In just a few weeks, some of our clinical floors at 575 Lexington are coming online, including OBGYN. How do you envision our clinical expansion in Midtown to affect your work here?
I'm hoping that the Midtown location is our first foray into a hub. It's an opportunity to co-locate several specialties, which is one way of bringing us together. And the nice thing about 575 Lex is that it's going to have mental health on a floor. It's going to have OBGYN and pelvic health, internal medicine and primary care. It's going to have an amazing radiology suite that offers premier breast health. It's going to have clinical research on a floor. So it's going to be nice to have a lot of the things co-located, and then it'll also allow us to think about how to create access via telehealth and workflows that get people in faster for the things that are housed separately.
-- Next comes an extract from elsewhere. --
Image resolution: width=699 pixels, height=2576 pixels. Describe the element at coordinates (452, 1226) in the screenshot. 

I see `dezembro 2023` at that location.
I’m really excited about what 575 Lex can bring for us and for our patients. And my feeling is what we can't do at 575 Lex, we will eventually get done at 1334 York Ave. We got this.
Women's health care is at a watershed moment in this country. Why is it important that we drive national dialogue around improving women's health?
Because it hasn't been done well in the past, and I think that we've just been silent for too long. And so now we're left with just a lot of questions and not a lot of answers, yet a huge population of people who are aging. And we deserve better.